The Environment Agency has confirmed it will make almost 15% of its staff redundant over the next 12 months, after its funding was cut by £33.5 million.
In his 2013 budget, the Chancellor announced that the Department for Environment, Food and Rural Affairs (Defra) budget would be slashed by 9.6%, leaving them with £100 million less to spend next year. With funding on flood management and protection ringfenced, savings were required in other areas and the Treasury confirmed that it expects Defra's bodies, like the Agency, to save £54 million through "better joint working".
A spokesperson for the Agency commented, "Our budget for 2014/15 will be confirmed shortly. However, we are likely to reduce staff numbers to around 9,700 by October 2014. We will then aim to keep numbers broadly at that level through to March 2015, dependent of course on future funding. We will only achieve this by looking across the whole organisation at our ways of working and structures".

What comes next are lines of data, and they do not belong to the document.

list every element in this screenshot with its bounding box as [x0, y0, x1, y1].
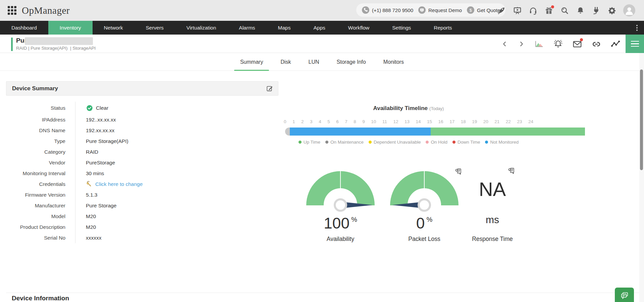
field-label: Status [6, 105, 75, 111]
hour-tick: 19 [472, 119, 477, 124]
headset-icon[interactable] [529, 6, 538, 15]
main-nav: Dashboard Inventory Network Servers Virt… [0, 21, 644, 35]
tab-summary[interactable]: Summary [239, 53, 264, 71]
opmanager-app: OpManager (+1) 888 720 9500 Request Demo… [0, 0, 644, 302]
presentation-icon[interactable] [513, 6, 522, 15]
device-subtitle: RAID | Pure Storage(API) | StorageAPI [16, 46, 96, 51]
legend-label: On Maintenance [330, 140, 364, 145]
field-row-monitoring-interval: Monitoring Interval 30 mins [6, 168, 278, 179]
timeline-segment-up-time [431, 128, 585, 136]
gauge-number: 100 [324, 214, 350, 232]
nav-item-reports[interactable]: Reports [422, 21, 463, 35]
apps-grid-icon[interactable] [7, 6, 17, 15]
device-header: Pur RAID | Pure Storage(API) | StorageAP… [0, 35, 644, 53]
scrollbar-thumb[interactable] [640, 69, 643, 170]
nav-item-maps[interactable]: Maps [267, 21, 302, 35]
search-icon[interactable] [560, 6, 569, 15]
chat-button[interactable] [615, 288, 634, 302]
field-row-vendor: Vendor PureStorage [6, 157, 278, 168]
nav-overflow-menu-icon[interactable] [634, 21, 640, 35]
tab-storage-info[interactable]: Storage Info [335, 53, 367, 71]
rocket-icon[interactable] [497, 6, 506, 15]
nav-item-apps[interactable]: Apps [302, 21, 336, 35]
credentials-change-link[interactable]: Click here to change [95, 181, 143, 187]
phone-icon [362, 6, 370, 14]
request-demo-link[interactable]: Request Demo [418, 6, 462, 14]
timeline-legend: Up Time On Maintenance Dependent Unavail… [284, 140, 533, 145]
nav-item-network[interactable]: Network [93, 21, 135, 35]
availability-timeline-bar[interactable] [285, 128, 585, 136]
tab-disk[interactable]: Disk [279, 53, 292, 71]
get-quote-link[interactable]: $ Get Quote [467, 6, 500, 14]
link-icon[interactable] [591, 39, 601, 49]
nav-item-alarms[interactable]: Alarms [227, 21, 266, 35]
hour-tick: 13 [405, 119, 410, 124]
mail-icon[interactable] [572, 39, 582, 49]
plug-icon[interactable] [592, 6, 601, 15]
field-row-ipaddress: IPAddress 192..xx.xx.xx [6, 114, 278, 125]
field-value: Pure Storage [75, 200, 278, 211]
gift-icon[interactable] [544, 6, 553, 15]
get-quote-label: Get Quote [477, 7, 500, 13]
nav-item-servers[interactable]: Servers [134, 21, 175, 35]
nav-item-workflow[interactable]: Workflow [337, 21, 381, 35]
field-value-text: RAID [86, 149, 98, 155]
field-label: Type [6, 138, 75, 144]
hour-tick: 12 [393, 119, 398, 124]
redacted-device-name [25, 37, 93, 45]
availability-timeline-title: Availability Timeline(Today) [284, 105, 533, 112]
performance-chart-icon[interactable] [534, 39, 544, 49]
timeline-segment-not-monitored [290, 128, 431, 136]
device-accent-bar [11, 38, 13, 51]
bell-icon[interactable] [576, 6, 585, 15]
alarm-bell-icon[interactable] [553, 39, 563, 49]
chevron-left-icon[interactable] [501, 40, 508, 48]
status-clear-icon [86, 104, 93, 112]
field-label: Monitoring Interval [6, 170, 75, 177]
report-icon[interactable] [508, 167, 515, 174]
hour-tick: 24 [528, 119, 533, 124]
field-label: Credentials [6, 181, 75, 187]
field-row-firmware-version: Firmware Version 5.1.3 [6, 190, 278, 200]
hour-tick: 1 [292, 119, 295, 124]
hour-tick: 23 [517, 119, 522, 124]
device-summary-header: Device Summary [6, 81, 278, 96]
legend-dot [485, 141, 488, 144]
hour-tick: 2 [301, 119, 304, 124]
section-divider [6, 293, 639, 293]
tab-lun[interactable]: LUN [307, 53, 321, 71]
nav-item-settings[interactable]: Settings [381, 21, 422, 35]
contact-pill: (+1) 888 720 9500 Request Demo $ Get Quo… [356, 3, 505, 17]
legend-item: On Hold [426, 140, 447, 145]
gear-icon[interactable] [607, 6, 616, 15]
timeline-title-text: Availability Timeline [373, 105, 428, 111]
trend-icon[interactable] [610, 39, 621, 49]
gauge-needle [343, 202, 373, 208]
hour-tick: 3 [310, 119, 313, 124]
user-avatar[interactable] [623, 4, 635, 16]
notification-dot [580, 38, 583, 41]
hour-tick: 7 [345, 119, 347, 124]
chevron-right-icon[interactable] [518, 40, 525, 48]
availability-label: Availability [306, 236, 375, 243]
nav-item-dashboard[interactable]: Dashboard [0, 21, 48, 35]
tab-monitors[interactable]: Monitors [382, 53, 405, 71]
field-row-type: Type Pure Storage(API) [6, 136, 278, 147]
edit-icon[interactable] [266, 85, 273, 92]
packet-loss-label: Packet Loss [390, 236, 459, 243]
legend-label: Down Time [458, 140, 480, 145]
device-menu-button[interactable] [626, 35, 644, 53]
nav-item-inventory[interactable]: Inventory [48, 21, 93, 35]
field-label: Product Description [6, 224, 75, 230]
field-value-text: 192.xx.xx.xx [86, 128, 114, 134]
phone-link[interactable]: (+1) 888 720 9500 [362, 6, 413, 14]
nav-item-virtualization[interactable]: Virtualization [175, 21, 227, 35]
svg-text:$: $ [469, 8, 472, 13]
field-value-text: 30 mins [86, 170, 104, 177]
field-row-category: Category RAID [6, 147, 278, 157]
report-icon[interactable] [455, 168, 462, 175]
hour-tick: 20 [483, 119, 488, 124]
legend-dot [369, 141, 372, 144]
legend-item: Up Time [299, 140, 320, 145]
packet-loss-value: 0% [390, 214, 459, 232]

The Agency's Chair, Lord Chris Smith and its Chief Executive wrote a separate communication to employees earlier in the month, which read, "We have to balance our continuing ambitions for people and the environment with the knowledge that we will have significantly reduced funding for many important areas of our work. We will need to look for efficiencies at all levels of the Environment Agency, as we seek to protect our environmental outcomes. We know that we are likely to be a smaller organisation in the future".
Along with considering whether work delivered at a regional level could be provided at a local or national level, the Agency is also weighing up the possibility of outsourcing its HR and finance functions to a private sector firm as part of a Cabinet Office initiative for public sector bodies to share service providers.